I started a fire under the cauldron and brought the water to a boil. Bones made for a good broth, so I started with those. Inside the monster's many stomachs was a mix of plants and meat. Those went in the cauldron too.

Once I had a decent broth I began to add the muscles. The skin stayed on since I had to eat every bit of it. After much stirring the meat was tender and juicy. I brought a bowl over and began to eat.

Spoonful by spoonful the monster began to disappear. I didn't see the vision anymore, but the meal still wasn't what anyone would consider normal. The monster was five times my size, but eating it was no problem. It should have taken me weeks to finish but I never felt full. On the contrary, the more I ate the hungrier I felt.

I wondered what it would be like to pull the monster's heart out and feel the yellow blood run down my chin. Somehow I knew the monster would taste better if I smashed it to pieces and pulled it apart with my hands and teeth. Still, I ate it one spoonful at a time, alone in the forest clearing.

The more I ate the more proud of myself I felt. This was what people did. People didn't pull their food apart and eat it raw. People cook their food and eat it with utensils.

At last I ate my final spoonful. All that was left of the monster was the matted grass where it had been laying for hours. It was gone from the world, and it would never come back.

I walked back to the clearing to tell the dying man the good news. The dying man was dead. Clutched in his hand was a pitchfork made from yellow metal.
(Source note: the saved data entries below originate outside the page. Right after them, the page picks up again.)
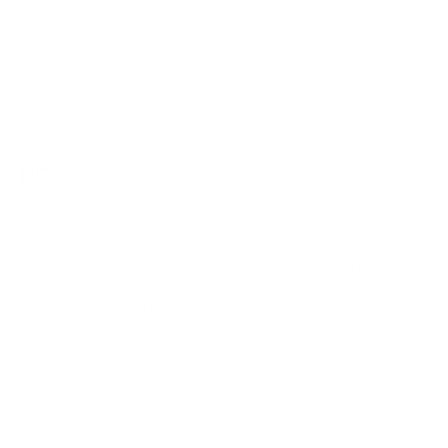
Once shells are printed, our production team assembles the remaining
components by hand. All 64 Audio Custom In-Ear Monitors are
customizable and hand-built from your unique ear impressions.
Wearing a custom-fit earphone helps isolate external noise and offers a
more comfortable listening experience compared to most universal
earphones.
LID
Enables a consistent, reliable sound regardless of audio source.
LID, or Linear Impedance Design, enables a consistent, reliable sound
regardless of what source. This proprietary circuit corrects the non-
linear impedances of the drivers, restoring proper interaction with the
source and preserving the desired sound signature.
Whether you're a musician plugging into a variety of gear at different
gigs or studios, or an audiophile listening from low-impedance
sources, LID ensures your IEMs are delivering the desired sound
signature consistently.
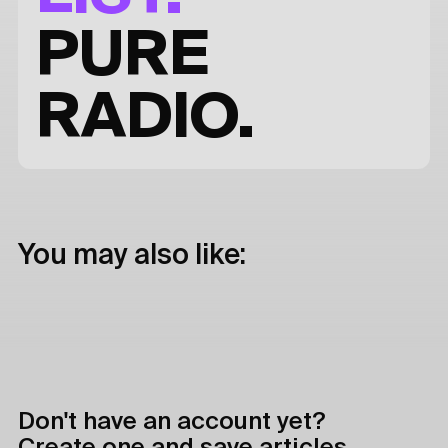
PURE
RADIO.
You may also like:
Don't have an account yet?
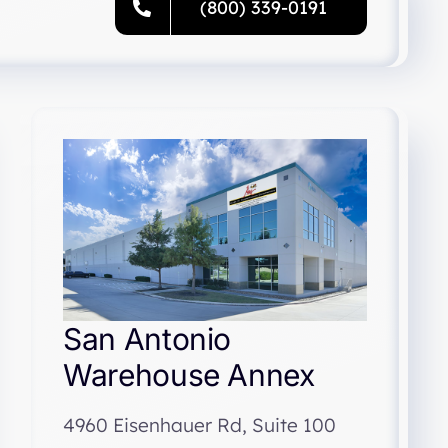
(800) 339-0191
San Antonio
Warehouse Annex
4960 Eisenhauer Rd, Suite 100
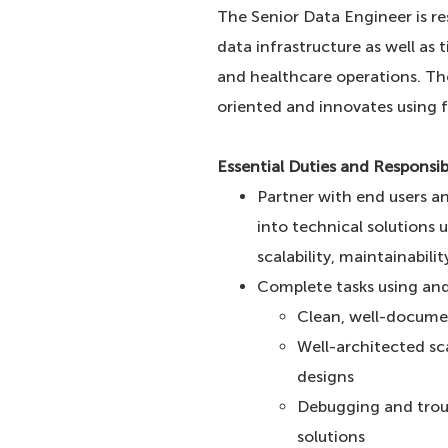
The Senior Data Engineer is re
data infrastructure as well as
and healthcare operations. The 
oriented and innovates using f
Essential Duties and Responsibi
Partner with end users a
into technical solutions 
scalability, maintainabili
Complete tasks using and
Clean, well-documen
Well-architected sc
designs
Debugging and troub
solutions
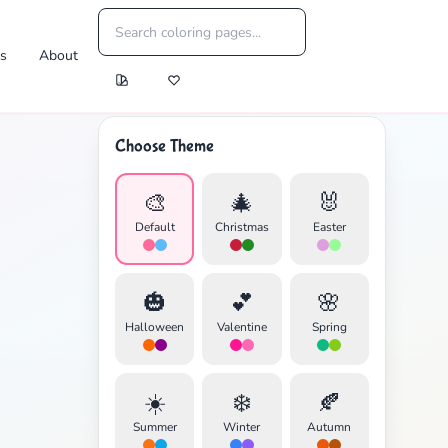
es
About
Choose Theme
🎨
🎄
🐰
Default
Christmas
Easter
🎃
💕
🌸
Halloween
Valentine
Spring
☀️
❄️
🍂
Summer
Winter
Autumn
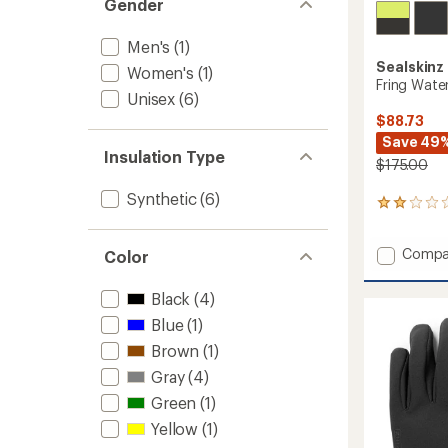
Gender
Men's
(1)
Sealskinz
Women's
(1)
Fring Wate
Unisex
(6)
$88.73
Save 49
Insulation Type
$175.00
Synthetic
(6)
1
reviews
with
Add
Compa
an
Color
Fring
average
rating
Waterp
Black
(4)
of
Insulat
2.0
Blue
(1)
Gauntl
out
to
Brown
(1)
of
5
Gray
(4)
stars
Green
(1)
Yellow
(1)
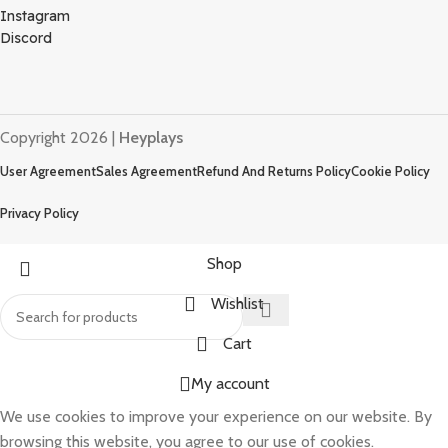
Instagram
Discord
Copyright 2026 |
Heyplays
User Agreement
Sales Agreement
Refund And Returns Policy
Cookie Policy
Privacy Policy
Shop
Wishlist
Cart
My account
We use cookies to improve your experience on our website. By
browsing this website, you agree to our use of cookies.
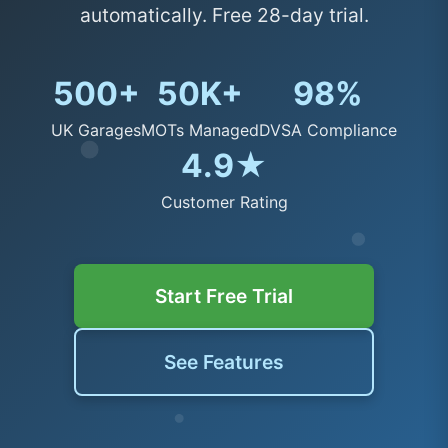
automatically. Free 28-day trial.
500+
50K+
98%
UK Garages
MOTs Managed
DVSA Compliance
4.9★
Customer Rating
Start Free Trial
See Features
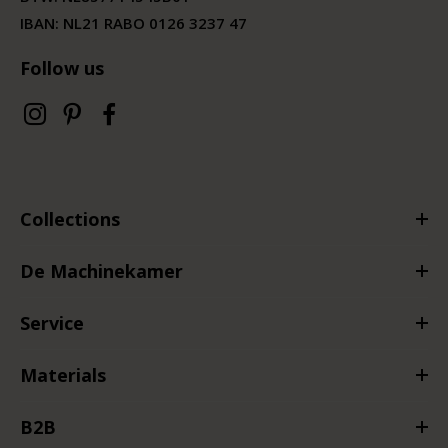
IBAN: NL21 RABO 0126 3237 47
Follow us
Collections
De Machinekamer
Service
Materials
B2B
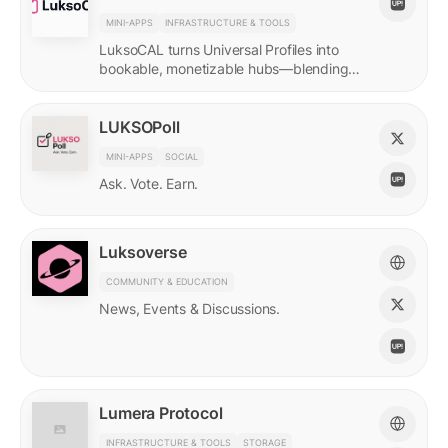
MINI-APPS
INFRASTRUCTURE & TOOLS
LuksoCAL turns Universal Profiles into
bookable, monetizable hubs—blending
creator income with social DeFi in a
seamless Grid-native flow.
LUKSOPoll
MINI-APPS
SOCIAL
Ask. Vote. Earn.
Luksoverse
COMMUNITY & EDUCATION
News, Events & Discussions.
Lumera Protocol
INFRASTRUCTURE & TOOLS
STORAGE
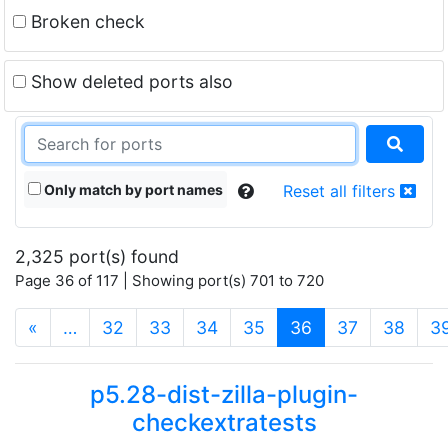
Broken check
Show deleted ports also
Only match by port names
Reset all filters
2,325 port(s) found
Page 36 of 117 | Showing port(s) 701 to 720
(current)
«
…
32
33
34
35
36
37
38
3
p5.28-dist-zilla-plugin-
checkextratests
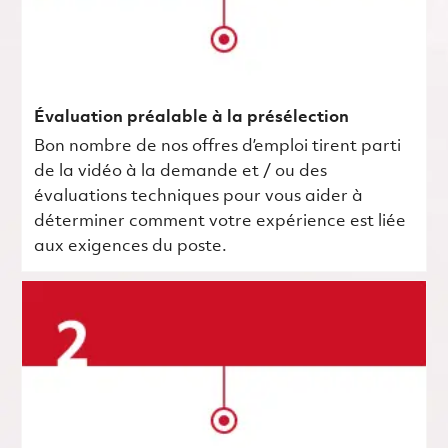
Évaluation préalable à la présélection
Bon nombre de nos offres d’emploi tirent parti
de la vidéo à la demande et / ou des
évaluations techniques pour vous aider à
déterminer comment votre expérience est liée
aux exigences du poste.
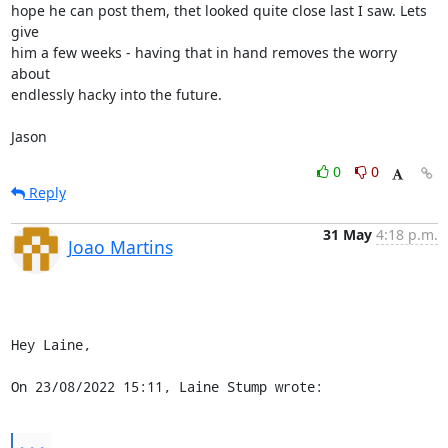
hope he can post them, thet looked quite close last I saw. Lets 
give

him a few weeks - having that in hand removes the worry 
about

endlessly hacky into the future.

Jason
0
0
Reply
31 May
4:18 p.m.
Joao Martins
Hey Laine,

On 23/08/2022 15:11, Laine Stump wrote:
...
He held it close, but his last expression was troubled.

My town would know what to do with him. I decided to go back and tell my family everything that had happened. Dad would know exactly what to do. Mom would hug me close and tell me I'd been good for remembering the Mantra. One day they would tell my younger brother Luke how his older brother was living proof of someone following the Mantra.

Along the way to the town my stomach began to hurt. It felt as though hot coals were piling on top of each other until they might burst out of my throat. I leaned against a tree near the edge of a hill to catch my breath. The pain spread through my limbs until it felt like I was being dipped in fire. The agony in my head made me lose track of where I was. I tripped over a root and tumbled down the hill.

The leaves scattered beneath me as I fell. It was a strange feeling because every Autumn I would meet up with the other kids from town and we'd jump into piles of leaves. It wasn't a sound I associated with pain at all.

Every muscle in my body had tensed. My teeth ground together so I couldn't even call out for help. I could feel my bones stretching themselves out. My skin would tear, then repair itself only to tear again.

I tried to think of anything else that might distract me from the pain. My mind went back to just a day ago when we were preparing for the festival.